When I have some time I'll dive a bit deeper into this, for now I've extended the Terms field and disabled the collection query for our projects, not ideal but it works for now 😄

ryanmitchell commented 1 year ago

I think @FrittenKeeZ has done some work on the performance of the Terms field type (we dont use Taxonomies on our installs). Maybe he has a PR pending for that?

FrittenKeeZ commented 1 year ago

I've only done a bug fix in regards to the TermQueryBuilder - the performance issue I encountered was due to the Entries relationship augmenting all fields when in select mode instead of only id and title.
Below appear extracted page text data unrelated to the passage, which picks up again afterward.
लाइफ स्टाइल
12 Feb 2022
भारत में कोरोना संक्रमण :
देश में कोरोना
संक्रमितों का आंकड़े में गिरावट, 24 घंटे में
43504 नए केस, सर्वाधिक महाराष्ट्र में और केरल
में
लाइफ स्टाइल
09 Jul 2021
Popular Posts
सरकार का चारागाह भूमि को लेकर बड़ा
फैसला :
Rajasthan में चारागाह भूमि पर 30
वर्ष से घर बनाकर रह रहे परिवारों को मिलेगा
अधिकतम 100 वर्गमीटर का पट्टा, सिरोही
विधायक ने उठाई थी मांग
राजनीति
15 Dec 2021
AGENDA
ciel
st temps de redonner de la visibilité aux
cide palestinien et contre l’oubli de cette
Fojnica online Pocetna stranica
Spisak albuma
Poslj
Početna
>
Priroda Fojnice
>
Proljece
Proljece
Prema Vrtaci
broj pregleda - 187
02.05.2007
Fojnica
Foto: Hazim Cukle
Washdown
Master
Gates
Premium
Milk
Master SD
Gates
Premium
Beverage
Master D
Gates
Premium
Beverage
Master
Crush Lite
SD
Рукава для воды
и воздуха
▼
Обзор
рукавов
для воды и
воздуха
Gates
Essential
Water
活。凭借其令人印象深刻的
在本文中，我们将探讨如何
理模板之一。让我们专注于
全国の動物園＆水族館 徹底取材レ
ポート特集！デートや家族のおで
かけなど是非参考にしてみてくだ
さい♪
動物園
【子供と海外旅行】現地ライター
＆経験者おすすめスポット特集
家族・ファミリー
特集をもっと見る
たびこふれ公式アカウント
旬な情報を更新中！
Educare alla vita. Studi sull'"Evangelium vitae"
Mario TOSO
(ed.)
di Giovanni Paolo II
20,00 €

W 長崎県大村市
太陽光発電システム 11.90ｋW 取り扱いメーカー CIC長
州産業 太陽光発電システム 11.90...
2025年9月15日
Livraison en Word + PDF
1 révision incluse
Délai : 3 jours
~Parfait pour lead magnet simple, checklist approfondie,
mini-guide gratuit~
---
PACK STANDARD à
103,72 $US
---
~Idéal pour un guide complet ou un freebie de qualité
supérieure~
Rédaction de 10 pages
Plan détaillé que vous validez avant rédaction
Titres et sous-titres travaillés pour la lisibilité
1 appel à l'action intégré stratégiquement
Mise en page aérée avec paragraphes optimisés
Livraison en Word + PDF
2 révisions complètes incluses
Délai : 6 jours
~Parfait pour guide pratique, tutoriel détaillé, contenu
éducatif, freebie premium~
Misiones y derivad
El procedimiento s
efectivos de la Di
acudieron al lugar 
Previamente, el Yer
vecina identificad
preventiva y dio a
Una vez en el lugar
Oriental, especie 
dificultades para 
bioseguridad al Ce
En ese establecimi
ryanmitchell commented 1 year ago

@geertjanknapen1 I would be hopeful that v2.2.0 reduces these queries significantly. Can you check now and let me know what you are seeing so we can either close this issue or find opportunities for further improvements?

geertjanknapen1 commented 1 year ago

Heya @ryanmitchell We've internally fixed this problem, so it will take me a while to properly test this without any of our custom code also interfering. I'm very busy at the moment but I hope I can get it done before the end of next week.

I will report whatever I find here and tag you.

Thanks for notifying me, I appreciate it!

ryanmitchell commented 1 year ago

No problem - looking forward to seeing the solutions you came up with.

ryanmitchell commented 12 months ago

Closing due to inactivity. Feel free to open a PR with the changes you've implemented.